Your answer must contain each line of the listing in which "водитель" appears, copied in full.

################

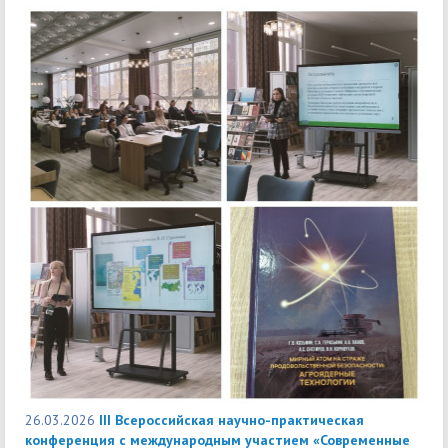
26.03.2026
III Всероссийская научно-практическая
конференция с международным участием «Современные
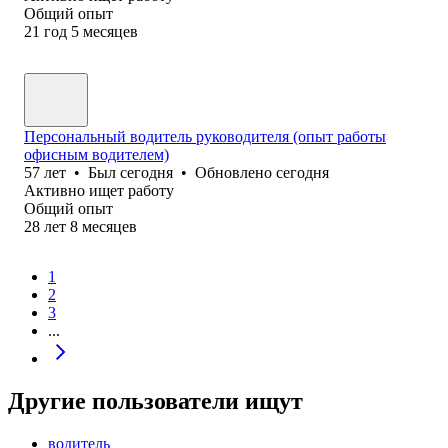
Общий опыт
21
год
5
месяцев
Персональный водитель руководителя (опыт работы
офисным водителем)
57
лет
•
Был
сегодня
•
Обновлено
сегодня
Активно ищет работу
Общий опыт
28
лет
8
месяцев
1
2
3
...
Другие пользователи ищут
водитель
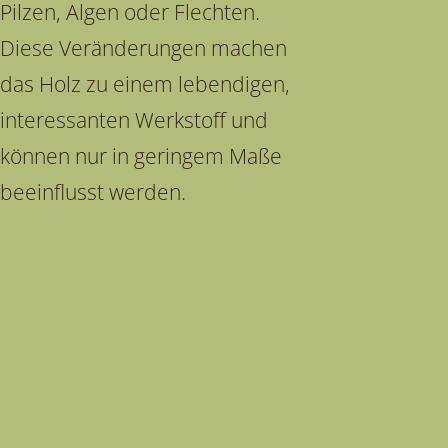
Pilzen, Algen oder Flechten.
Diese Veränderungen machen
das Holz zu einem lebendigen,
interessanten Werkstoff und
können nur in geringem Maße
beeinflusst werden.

################

◆ RESULT BELOW
Персональный водитель руководителя (опыт работы
водитель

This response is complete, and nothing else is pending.